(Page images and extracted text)
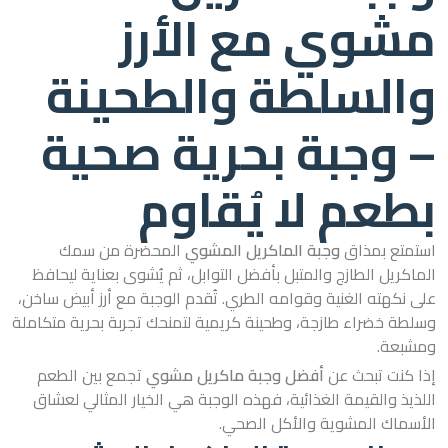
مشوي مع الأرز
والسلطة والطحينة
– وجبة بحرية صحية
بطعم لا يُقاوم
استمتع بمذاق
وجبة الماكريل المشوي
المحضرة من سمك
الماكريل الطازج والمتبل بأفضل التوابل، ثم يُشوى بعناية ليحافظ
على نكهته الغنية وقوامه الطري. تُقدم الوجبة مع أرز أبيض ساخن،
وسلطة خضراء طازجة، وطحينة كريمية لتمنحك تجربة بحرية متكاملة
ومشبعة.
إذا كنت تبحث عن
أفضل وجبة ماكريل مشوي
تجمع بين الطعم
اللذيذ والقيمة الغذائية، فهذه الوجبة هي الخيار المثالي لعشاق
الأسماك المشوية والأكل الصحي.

--

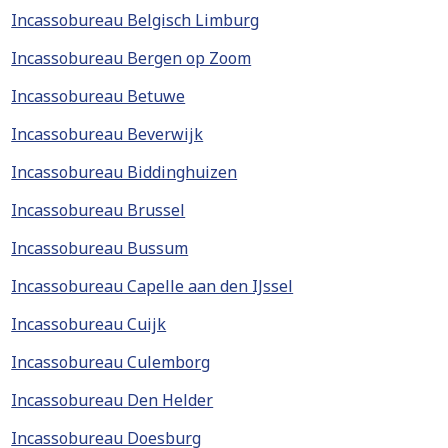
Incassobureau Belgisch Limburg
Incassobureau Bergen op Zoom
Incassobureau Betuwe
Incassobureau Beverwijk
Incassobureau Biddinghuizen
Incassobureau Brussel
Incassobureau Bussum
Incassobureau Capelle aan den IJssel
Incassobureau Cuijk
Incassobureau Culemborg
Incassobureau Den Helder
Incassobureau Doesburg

▶ **What you will do**
Every line above from the line with "المحضرة من سمك" to the line with "الأسماك المشوية والأكل الصحي." is wanted, ends included; write them out exactly and add no other line.

▶ **Answer section**
المحضرة من سمك
الماكريل الطازج والمتبل بأفضل التوابل، ثم يُشوى بعناية ليحافظ
على نكهته الغنية وقوامه الطري. تُقدم الوجبة مع أرز أبيض ساخن،
وسلطة خضراء طازجة، وطحينة كريمية لتمنحك تجربة بحرية متكاملة
ومشبعة.
إذا كنت تبحث عن
أفضل وجبة ماكريل مشوي
تجمع بين الطعم
اللذيذ والقيمة الغذائية، فهذه الوجبة هي الخيار المثالي لعشاق
الأسماك المشوية والأكل الصحي.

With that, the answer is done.